Goldman tackles these key “bear market” risks one at a time, starting at the top:

1. The growth/inflation mix is turning against equity returns:

The problem here, stated simply, is that the global economy which had seen a significant boost from record loose financial conditions in 2017 and was further buoyed (particularly in the US) by the fiscal boost, is starting to lose momentum. Goldman economists’ 4Q estimate for growth has already slowed to 2.6%, well below the prior two quarters. Worse, looking ahead, as a result of the tightening of financial conditions and the prospects of diminishing support from fiscal policy is likely to result in the US economy slowing to a year-on-year rate of 1.75% by 4Q 2019.

As Exhibit 1 shows, the interest rate rises in the US economy over the past couple of years have been offset by very strong growth. As we move forward in time, the balance between growth and inflation deteriorates.

Coupled with tighter financial conditions, the impact of US trade tariffs and rising oil prices have slowed global growth momentum, Openheimer writes and shows in Exhibit 2 that there is a reasonable relationship between global growth momentum indicators such as PMIs and equity returns year over year. Exhibit 3 shows that there is also a close relationship between growth momentum and the performance of Cyclicals relative to Defensives. Interestingly, in both cases the market moves would seem to have overshot the existing macro data, suggesting that further growth deterioration has been priced in to some extent

* * *

2. A sharp decline is often followed by a bounce: 

Around the top of a bull market, we often see slightly higher volatility and a peak followed by a correction, and then another peak. We have seen corrections twice this year: in January and then again in October. Bear markets do not tend to occur in straight lines. There is nearly always a bounce after the initial decline, providing investors with another opportunity to reduce risks if there are sufficient signals at the time to suggest a further decline is likely. The profile of the average bear market (starting in the post-war period and using US data) is shown in Exhibit 4.
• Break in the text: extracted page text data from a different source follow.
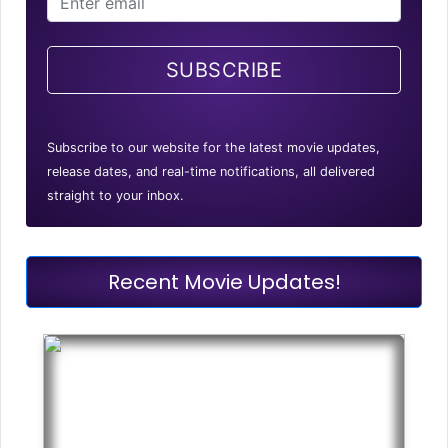
SUBSCRIBE
Subscribe to our website for the latest movie updates,
release dates, and real-time notifications, all delivered
straight to your inbox.
Recent Movie Updates!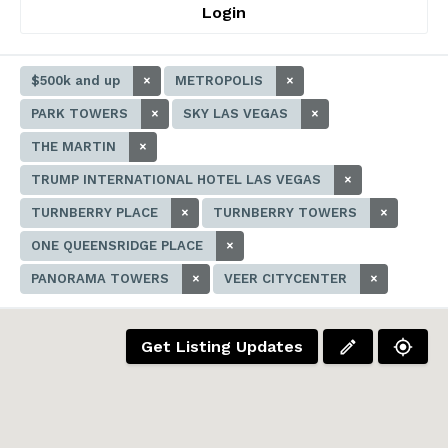
Login
$500k and up
×
METROPOLIS
×
PARK TOWERS
×
SKY LAS VEGAS
×
THE MARTIN
×
TRUMP INTERNATIONAL HOTEL LAS VEGAS
×
TURNBERRY PLACE
×
TURNBERRY TOWERS
×
ONE QUEENSRIDGE PLACE
×
PANORAMA TOWERS
×
VEER CITYCENTER
×
Get Listing Updates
The next exhibit shows an average profile, with the range of experiences in the blue shaded area. However, this is an oversimplification because the period over which the bounce occurs does vary, and sometimes the market has a correction and then a rally even before the actual peak (1987 and 2007 are examples) according to Goldman. On most other occasions the market correction comes after the peak; this tends to be followed by a bounce as the market recovers towards the peak before reversing again. But the common factor in all cases is that, with the exception of 1998, a correction and bounce can be clearly observed. Exhibit 5 shows this experience for each of the US bear markets since 1960.
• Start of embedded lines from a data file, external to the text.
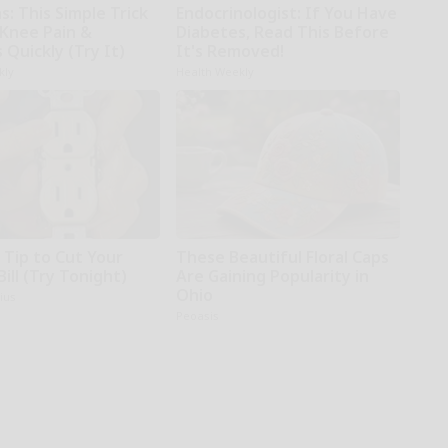
: This Simple Trick
Endocrinologist: If You Have
 Knee Pain &
Diabetes, Read This Before
s Quickly (Try It)
It's Removed!
kly
Health Weekly
 Tip to Cut Your
These Beautiful Floral Caps
Bill (Try Tonight)
Are Gaining Popularity in
Ohio
ius
Peoasis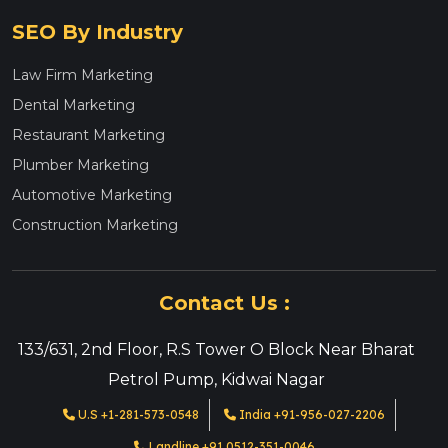
SEO By Industry
Law Firm Marketing
Dental Marketing
Restaurant Marketing
Plumber Marketing
Automotive Marketing
Construction Marketing
Contact Us :
133/631, 2nd Floor, R.S Tower O Block Near Bharat
Petrol Pump, Kidwai Nagar
U.S +1-281-573-0548
India +91-956-027-2206
Landline +91 0512-351-0046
As Oppenheimer explains, the average decline in the first correction is 9% over 2 months but the average bounce after that is almost as large over a further 2 months, before an eventual further decline of 34%. In reality, the final sharp down-leg of the bear market rarely comes in one straight line; it could also have a number of rallies along the way, although these are typically not as strong as the initial bounce and do not take the market close to previous highs. What can explain the initial bounce? There are generally two explanations:

  1. Late in the bull market investors are unclear about small corrections; they often perceive them as buying opportunities and are worried about missing such opportunities to increase returns.
  2. The bounce usually comes before there is any real ‘confirmation’ in the hard macro data that the initial correction is justified. When data start to confirm the justification for an initial market decline, prices tend to fall back further. Interestingly, EPS on average tends to start to fall 5 months after the peak of the market (although, as we discuss later, there is a wide variation around this).

The risk, to Goldman, is that from these levels the market enjoys a short-term rally but this becomes a signal to sell rather than buy the market.

The risk is further compounded, because as Morgan Stanley recently warned, after 11 years, BTFD no longer works.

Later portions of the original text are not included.